Why does the Mishnah say that the straps were repaired after each time they broke? The Halachah would seem to be the same even if the straps were not repaired -- when the first strap tears, the sandal is still usable and thus it retains its Tum'as Midras. When the second strap tears, it is no longer usable as a shoe, therefore it loses its Tum'as Midras. However, it is still usable for other puproses, therefore it can be Tamei with Maga Midras?


(a) RASHI (DH Tamei Midras) explains that it does not make a difference whether the straps were repaired or not. Even if they were not repaired, the Halachah would be the same. The reason the Mishnah states that the strap was repaired was to teach that *even though* the first strap was repaired and the shoe was a completely usable shoe, it still loses its Tumas Midras when the second strap breaks, because the shoe is not the same shoe that it was originally.

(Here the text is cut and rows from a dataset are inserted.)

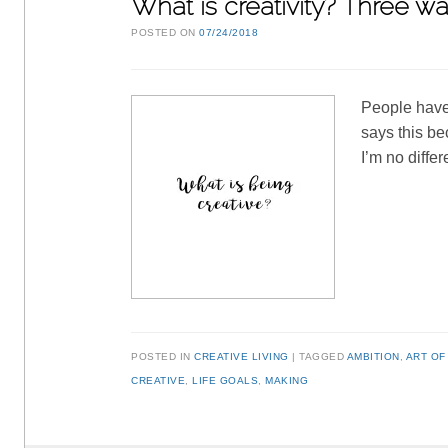
What is creativity? Three way
POSTED ON
07/24/2018
People have 
says this be
I’m no diffe
POSTED IN
CREATIVE LIVING
TAGGED
AMBITION
,
ART OF
CREATIVE
,
LIFE GOALS
,
MAKING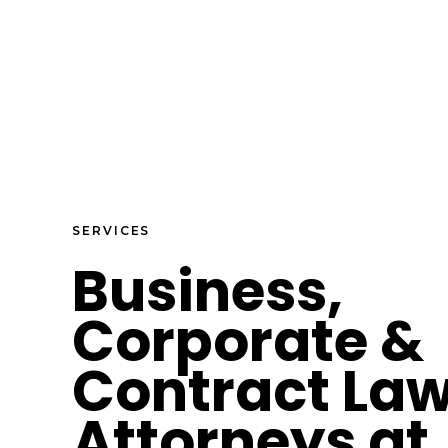
SERVICES
Business,
Corporate &
Contract La
Attorneys at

(b) TOSFOS (DH Sandal) points out that Rashi (in DH Mai Lav) is following the opinion that he originally wrote in his first version, which is printed in the margin of our Rashi. Rashi wrote there that even though the straps of the shoe are torn, the shoe is still considered to be a usable utensil because it can be used for some other useful purpose. However, in his final version, Rashi wrote (DH Aval Tamei) that once both straps are torn, the shoe is *not* considered a utensil at all, and if both straps were to be torn at one time, the shoe would be completely Tahor. Therefore, the Mishnah had to say that the first strap was repaired before the second strap broke, because otherwise, once the second strap broke and both straps were broken at the same time, it would not be a utensil and would not become Tamei at all.

Tosfos proves from a Mishnah in Kelim (26:4) that if both straps were torn at the same time, the sandal would indeed be Tahor, like the second version in Rashi. However, Tosfos points out that the *second* strap that tore did *not* have to be repaired in order for the shoe to be Tamei with Tum'as Maga Midras. The only reason the Mishnah says that the second strap was repaired is to be consistent with the first part of the Mishnah, which necessarily states that the *first* strap was repaired (for if it was still ripped at the time that the second one ripped, the shoe would be entirely Tahor).